Activity:
If a line contains "dosificación establecida por el código Sismo", it is the last one to write out; begin with the first line of the records and copy each exactly.

☆ ☆ ☆ ☆

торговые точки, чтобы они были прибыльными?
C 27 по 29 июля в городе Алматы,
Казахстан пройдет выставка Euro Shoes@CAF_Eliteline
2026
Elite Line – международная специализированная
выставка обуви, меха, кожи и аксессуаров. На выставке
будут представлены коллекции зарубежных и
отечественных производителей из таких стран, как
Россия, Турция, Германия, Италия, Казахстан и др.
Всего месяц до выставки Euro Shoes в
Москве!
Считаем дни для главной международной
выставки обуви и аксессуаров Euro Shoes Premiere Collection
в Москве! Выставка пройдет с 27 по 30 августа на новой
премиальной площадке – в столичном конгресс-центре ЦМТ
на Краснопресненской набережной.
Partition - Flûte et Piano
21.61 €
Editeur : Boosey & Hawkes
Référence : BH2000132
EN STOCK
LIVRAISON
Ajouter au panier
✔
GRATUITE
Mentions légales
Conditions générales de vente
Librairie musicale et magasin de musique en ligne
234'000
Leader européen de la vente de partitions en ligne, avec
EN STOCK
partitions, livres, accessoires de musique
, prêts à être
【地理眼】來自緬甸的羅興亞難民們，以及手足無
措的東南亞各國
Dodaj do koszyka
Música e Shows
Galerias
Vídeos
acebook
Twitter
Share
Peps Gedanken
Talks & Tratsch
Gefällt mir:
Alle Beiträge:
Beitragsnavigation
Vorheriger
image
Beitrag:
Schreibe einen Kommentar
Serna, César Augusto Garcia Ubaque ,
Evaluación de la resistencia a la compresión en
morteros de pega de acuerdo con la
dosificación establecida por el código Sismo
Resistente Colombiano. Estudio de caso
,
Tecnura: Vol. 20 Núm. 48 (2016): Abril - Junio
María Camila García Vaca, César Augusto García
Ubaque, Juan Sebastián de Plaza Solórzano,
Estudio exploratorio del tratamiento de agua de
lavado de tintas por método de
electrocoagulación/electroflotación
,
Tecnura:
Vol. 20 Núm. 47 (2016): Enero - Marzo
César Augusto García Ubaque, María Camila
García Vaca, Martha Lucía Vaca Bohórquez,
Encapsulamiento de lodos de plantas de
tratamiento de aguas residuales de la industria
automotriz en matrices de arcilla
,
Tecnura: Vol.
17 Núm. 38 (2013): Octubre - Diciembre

☆ ☆ ☆ ☆

Task answer:
торговые точки, чтобы они были прибыльными?
C 27 по 29 июля в городе Алматы,
Казахстан пройдет выставка Euro Shoes@CAF_Eliteline
2026
Elite Line – международная специализированная
выставка обуви, меха, кожи и аксессуаров. На выставке
будут представлены коллекции зарубежных и
отечественных производителей из таких стран, как
Россия, Турция, Германия, Италия, Казахстан и др.
Всего месяц до выставки Euro Shoes в
Москве!
Считаем дни для главной международной
выставки обуви и аксессуаров Euro Shoes Premiere Collection
в Москве! Выставка пройдет с 27 по 30 августа на новой
премиальной площадке – в столичном конгресс-центре ЦМТ
на Краснопресненской набережной.
Partition - Flûte et Piano
21.61 €
Editeur : Boosey & Hawkes
Référence : BH2000132
EN STOCK
LIVRAISON
Ajouter au panier
✔
GRATUITE
Mentions légales
Conditions générales de vente
Librairie musicale et magasin de musique en ligne
234'000
Leader européen de la vente de partitions en ligne, avec
EN STOCK
partitions, livres, accessoires de musique
, prêts à être
【地理眼】來自緬甸的羅興亞難民們，以及手足無
措的東南亞各國
Dodaj do koszyka
Música e Shows
Galerias
Vídeos
acebook
Twitter
Share
Peps Gedanken
Talks & Tratsch
Gefällt mir:
Alle Beiträge:
Beitragsnavigation
Vorheriger
image
Beitrag:
Schreibe einen Kommentar
Serna, César Augusto Garcia Ubaque ,
Evaluación de la resistencia a la compresión en
morteros de pega de acuerdo con la
dosificación establecida por el código Sismo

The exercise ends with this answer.